WHAT IS NEEDED
Once you find the line below that has "Pedro Murmur", output it and every line after it exactly, stopping after the line that has "חוקי העבודה יחולו גם בשטחים", with no pictures.

Stored data:
_ _ _ _ _

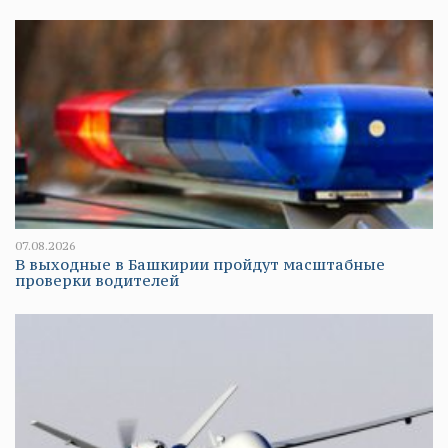
07.08.2026
В выходные в Башкирии пройдут масштабные
проверки водителей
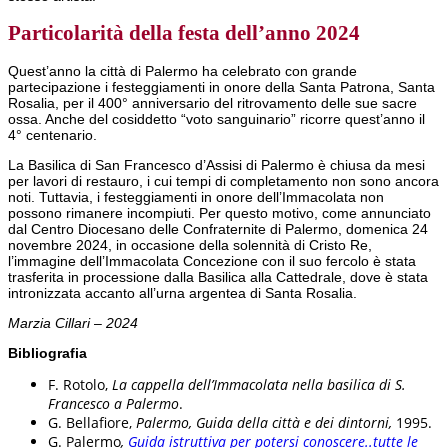
Particolarità della festa dell’anno 2024
Quest’anno la città di Palermo ha celebrato con grande
partecipazione i festeggiamenti in onore della Santa Patrona, Santa
Rosalia, per il 400° anniversario del ritrovamento delle sue sacre
ossa. Anche del cosiddetto “voto sanguinario” ricorre quest’anno il
4° centenario.
La Basilica di San Francesco d’Assisi di Palermo è chiusa da mesi
per lavori di restauro, i cui tempi di completamento non sono ancora
noti. Tuttavia, i festeggiamenti in onore dell’Immacolata non
possono rimanere incompiuti. Per questo motivo, come annunciato
dal Centro Diocesano delle Confraternite di Palermo, domenica 24
novembre 2024, in occasione della solennità di Cristo Re,
l’immagine dell’Immacolata Concezione con il suo fercolo è stata
trasferita in processione dalla Basilica alla Cattedrale, dove è stata
intronizzata accanto all’urna argentea di Santa Rosalia.
Marzia Cillari
–
2024
Bibliografia
F. Rotolo,
La cappella dell’Immacolata nella basilica di S.
Francesco a Palermo
.
G. Bellafiore,
Palermo, Guida della città e dei dintorni,
1995.
G. Palermo
,
Guida istruttiva per potersi conoscere..tutte le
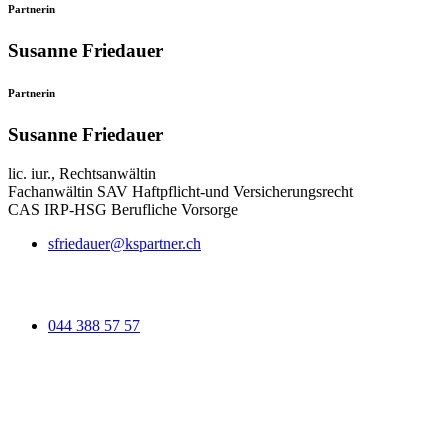
Partnerin
Susanne Friedauer
Partnerin
Susanne Friedauer
lic. iur., Rechtsanwältin
Fachanwältin SAV Haftpflicht-und Versicherungsrecht
CAS IRP-HSG Berufliche Vorsorge
sfriedauer@kspartner.ch
044 388 57 57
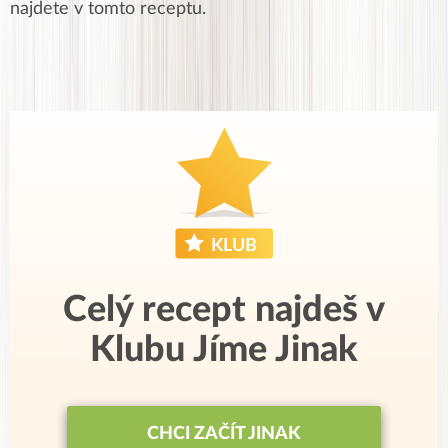
najdete v tomto receptu.
Celý recept najdeš v
Klubu Jíme Jinak
CHCI ZAČÍT JINAK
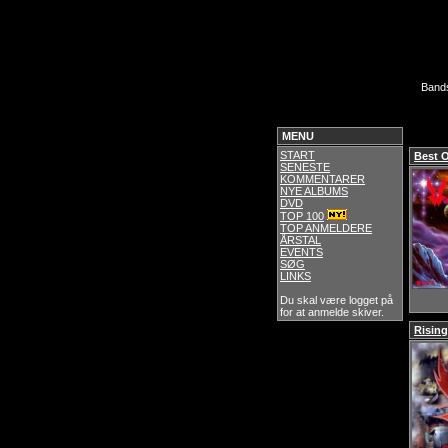
Band
MENU
START
Best 
SENESTE
KOMMENTARER
NYE ALBUMS
DVD
TOP 100
TOP ANMELDERE
ÅRSTAL
EVENTS
SØG
LINKS
Du skal være logget på
for at anmelde skiver.
Risin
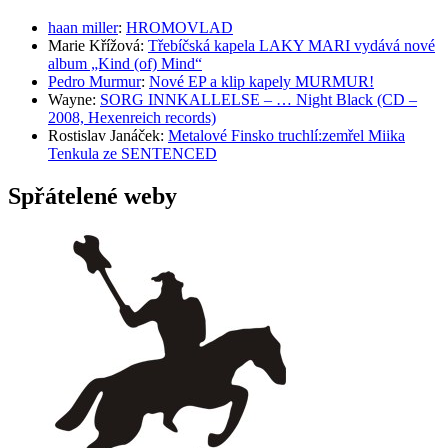
haan miller
:
HROMOVLAD
Marie Křížová
:
Třebíčská kapela LAKY MARI vydává nové
album „Kind (of) Mind“
Pedro Murmur
:
Nové EP a klip kapely MURMUR!
Wayne
:
SORG INNKALLELSE – … Night Black (CD –
2008, Hexenreich records)
Rostislav Janáček
:
Metalové Finsko truchlí:zemřel Miika
Tenkula ze SENTENCED
Spřátelené weby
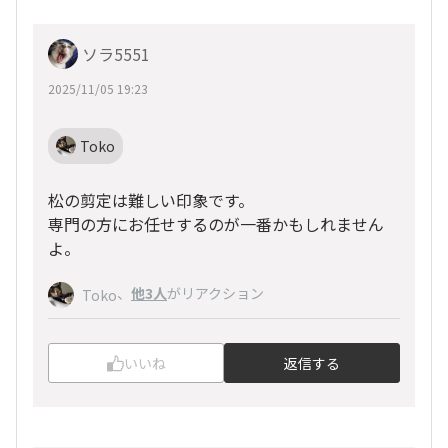
ソラ5551
2025/11/05 19:23
Toko
松の剪定は難しい印象です。
専門の方にお任せするのが一番かもしれません
よ。
、
他3人
がリアクション
Toko
いいね
返信する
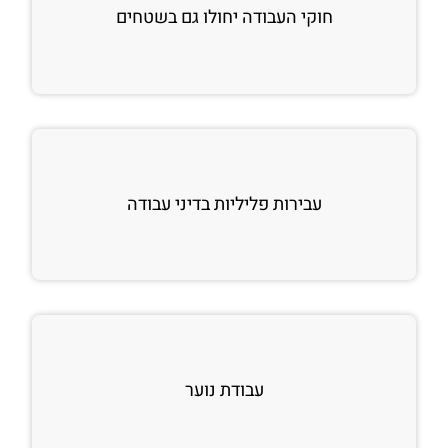
חוקי העבודה יחולו גם בשטחים
עבירות פליליות בדיני עבודה
עבודת נוער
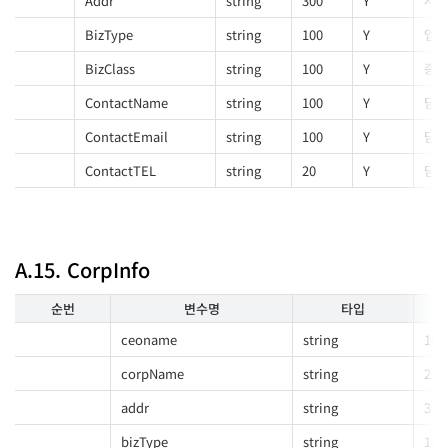
Addr
string
300
Y
사업
BizType
string
100
Y
업태
BizClass
string
100
Y
종목
ContactName
string
100
Y
담당
ContactEmail
string
100
Y
담당
ContactTEL
string
20
Y
담당
A.15. CorpInfo
순번
변수명
타입
ceoname
string
100
corpName
string
200
addr
string
300
bizType
string
100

_ _ _ _ _

ANSWER SECTION
Pedro Murmur
:
Nové EP a klip kapely MURMUR!
Wayne
:
SORG INNKALLELSE – … Night Black (CD –
2008, Hexenreich records)
Rostislav Janáček
:
Metalové Finsko truchlí:zemřel Miika
Tenkula ze SENTENCED
Spřátelené weby
ソラ5551
2025/11/05 19:23
Toko
松の剪定は難しい印象です。
専門の方にお任せするのが一番かもしれません
よ。
、
他3人
がリアクション
Toko
いいね
返信する
חוקי העבודה יחולו גם בשטחים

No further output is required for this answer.